Valchlor:初のメクロレタミン外用薬;菌状息肉腫型の皮膚T細胞性リンパ腫を治療

株式非公開の製薬会社Ceptaris Therapeuticsは、オーファンドラッグ『ゲル製剤Valchlor』のFDA承認を得たことを発表しました。同薬は、皮膚病変の治療経験を有する患者における菌状息肉腫型(mycosis fungoides-type)皮膚T細胞性リンパ腫(cutaneous T-cell lymphoma:CTCL)の局所治療に用いられることになります。Valchlorはメクロレタミン(mechlorethamine)の初の外用薬であり、一般にナイトロジェンマスタード(nitrogen mustard)として知られています。
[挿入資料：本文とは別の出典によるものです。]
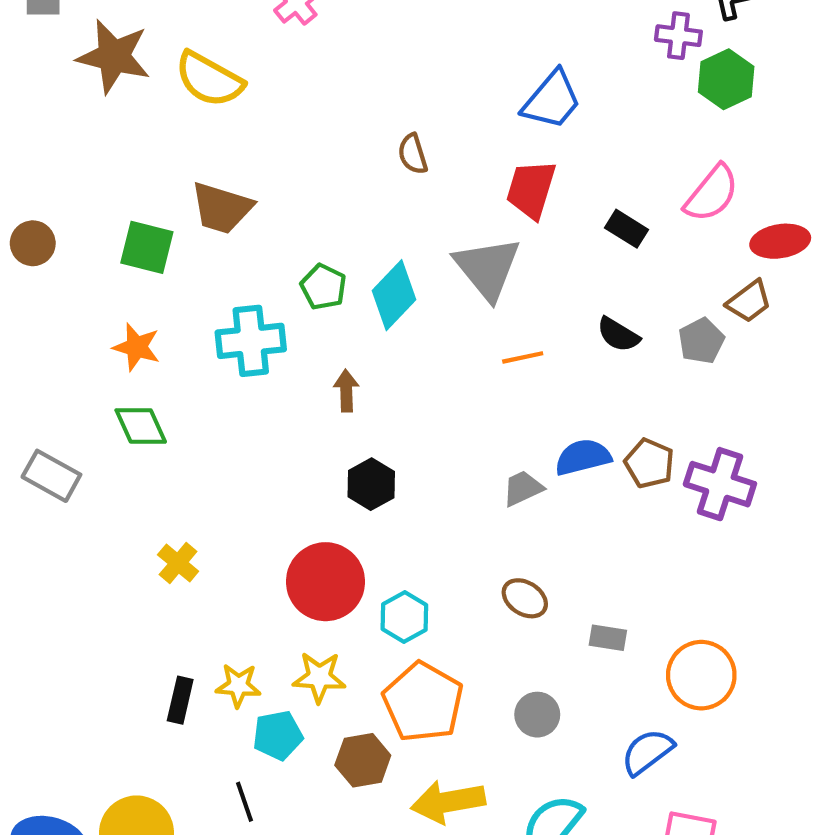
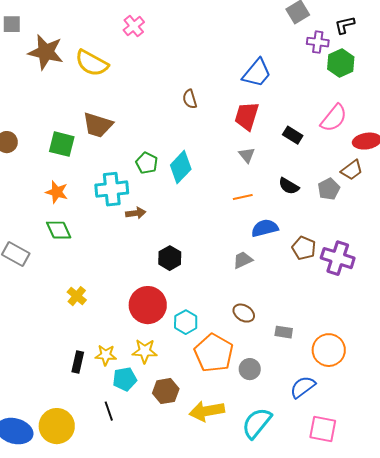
gray triangle: (487, 268) -> (247, 155), moved, size x0.5
brown arrow: (346, 391) -> (136, 213), moved, turned 84
blue semicircle: (583, 457) -> (265, 228), moved
orange pentagon: (423, 702) -> (214, 353), moved

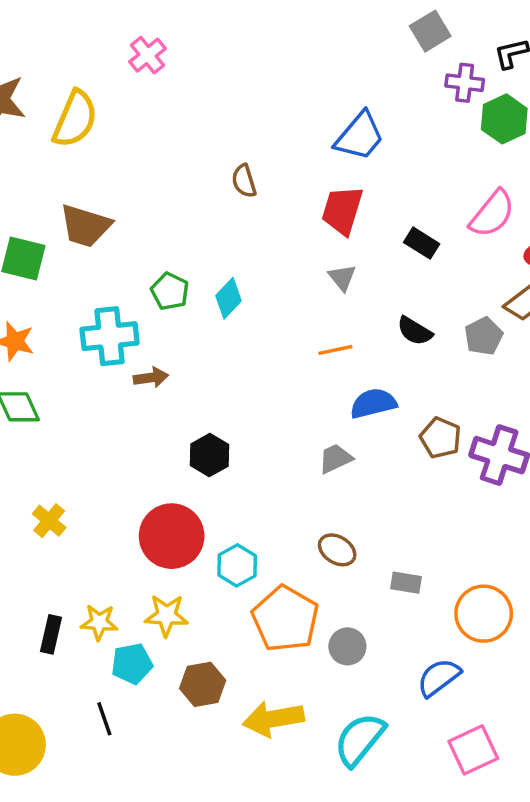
yellow semicircle: (92, 63) -> (75, 119), turned -96
cyan diamond: (181, 167) -> (228, 298), size x0.7
pink square: (323, 429) -> (473, 750), turned -36

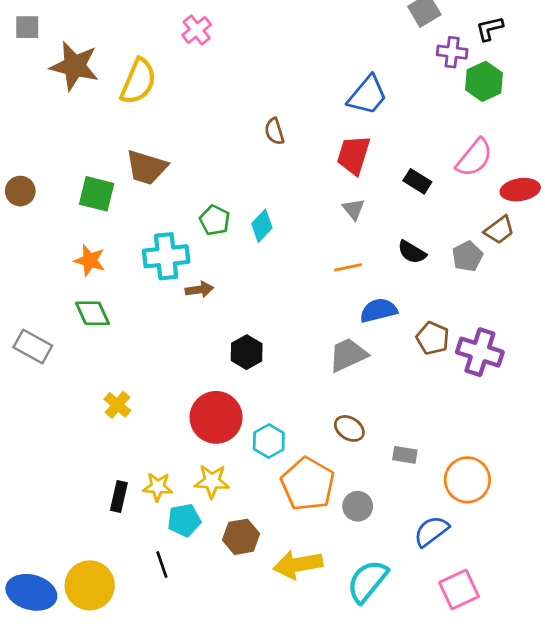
gray trapezoid: (335, 459) -> (348, 355), size x1.4

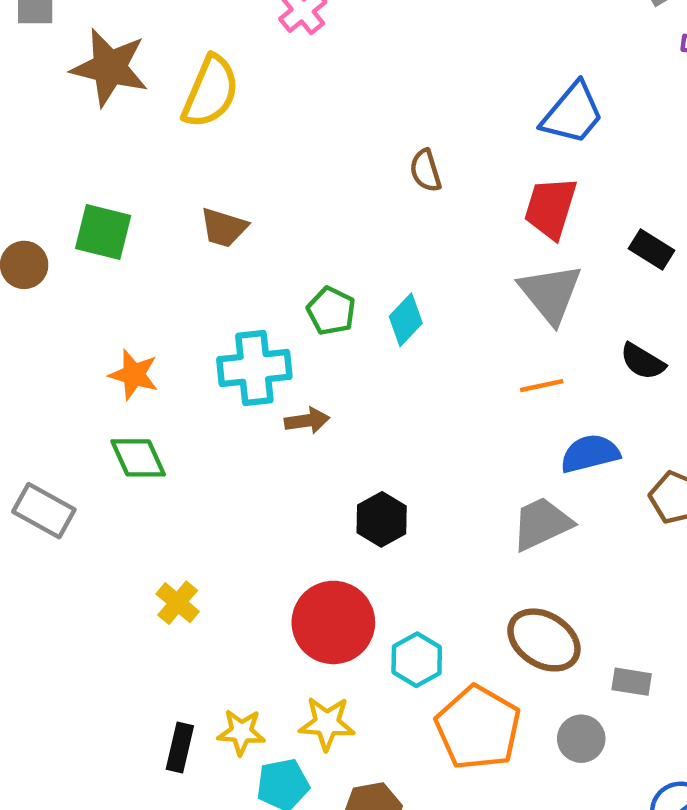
brown trapezoid: (147, 167) -> (224, 228), size x0.7
green square: (97, 194) -> (103, 232), moved
gray triangle: (354, 209) -> (551, 293), size x1.8
brown ellipse: (349, 428) -> (544, 640), size x1.5
gray circle: (358, 506) -> (581, 739), moved

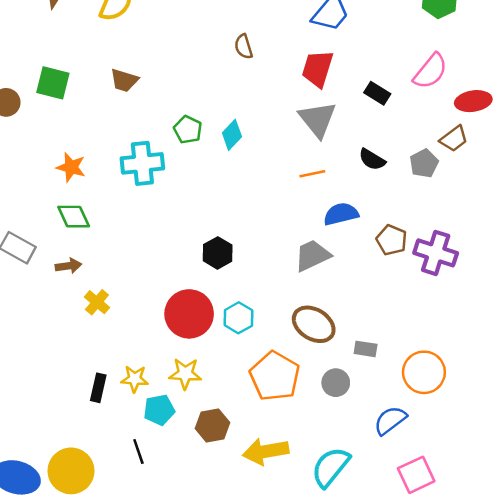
brown arrow: (307, 421) -> (68, 266), moved
cyan hexagon: (417, 660) -> (238, 318), moved

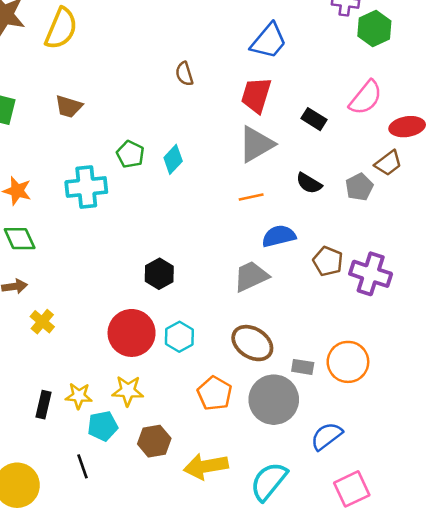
gray triangle: (318, 119) -> (256, 144), turned 39
orange circle: (424, 372) -> (348, 362), moved
orange pentagon: (275, 376) -> (215, 393), size x0.7
gray circle: (336, 383) -> (274, 400), size x1.8

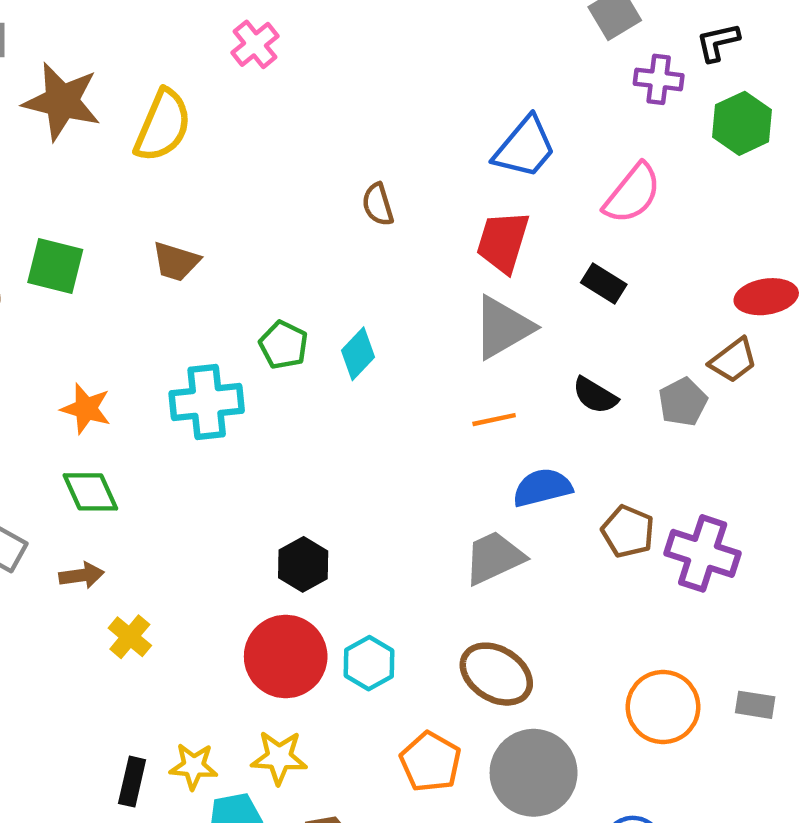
green hexagon: (374, 28) -> (742, 123), moved
pink semicircle: (366, 98) -> (632, 194), moved
black hexagon: (159, 274) -> (303, 564), moved
gray rectangle: (303, 367) -> (755, 705), moved

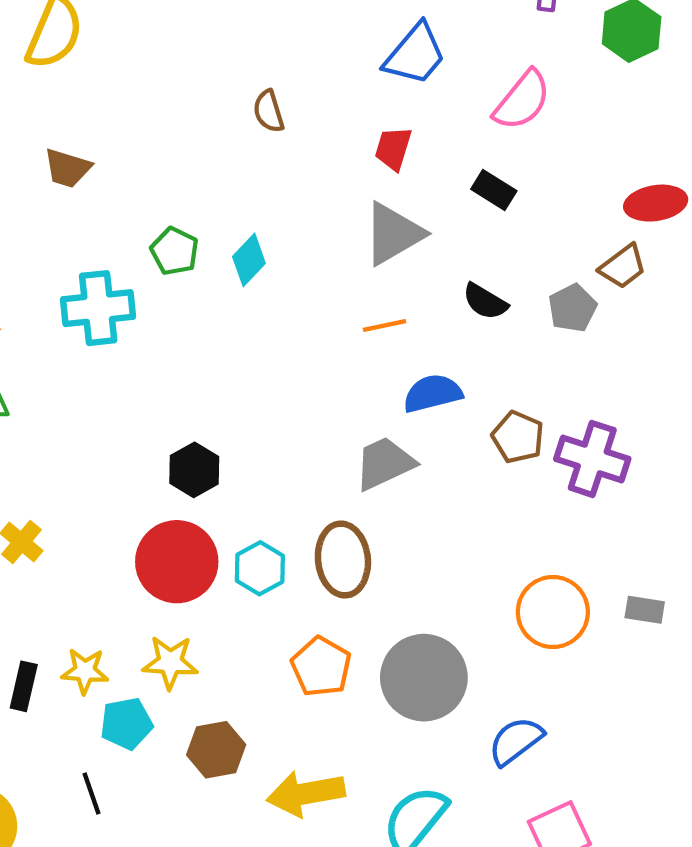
red trapezoid: (503, 242) -> (393, 148), size x0.7
brown ellipse: (496, 674) -> (343, 560), moved, turned 52

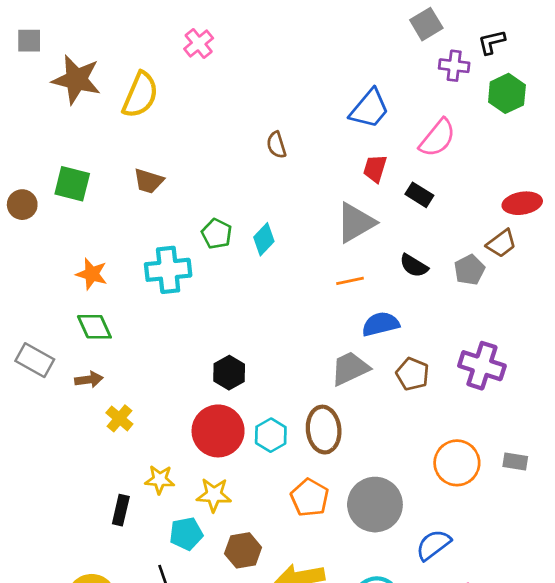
red trapezoid: (393, 148) -> (375, 168), moved
brown pentagon: (518, 437) -> (412, 374), moved
yellow star: (85, 671) -> (160, 480), moved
皮膚に1日1回局所的に塗布します。
 

 

これは患者と治療コミュニティにとって良い知らせでしょう。


 

 

 
メクロレタミンは、CTCLの最も一般的なタイプである菌状息肉腫を対象とした、頸静脈治療で用いられる化学療法剤です。メクロレタミン製剤は早期CTCLの治療薬として全米総合がん情報ネットワーク(National Comprehensive Cancer Network)の推奨を受けています。Valchlorの承認以前は、メクロレタミン外用薬でFDAの認可を得ているものはありませんでした。


 

 

 
Valchlorを用いることにより、医師は病期IA/IBの菌状息肉腫型CTCLを治療できるようになります。


 

 

 
メクロレタミン外用薬の使用は数十年以上にわたって報告されてきましたが、厳格なFDA承認プロセスを切り抜けたのは今回が初めてです。規格品となったことで患者からの支持も受けやすくなるでしょう。


 

 

 
Valchlorは外用薬としてのみ使用されます。細胞毒性を有することから、皮膚炎や粘膜傷害、続発性がんをもたらす危険性があるため、患者以外の人は皮膚で直接触れてはいけません。また、メクロレタミンや添加物に対して重度または全身性の過敏症を呈したことのある患者には禁忌です。眼など粘膜との接触も避けなければなりません。メクロレタミンに眼が接触すると、痛みや炎症、羞明(photophobia)、視覚のぼけ、場合によっては長期かつ重度の傷害が生じることがあります。取り扱いには十分注意する必要があります。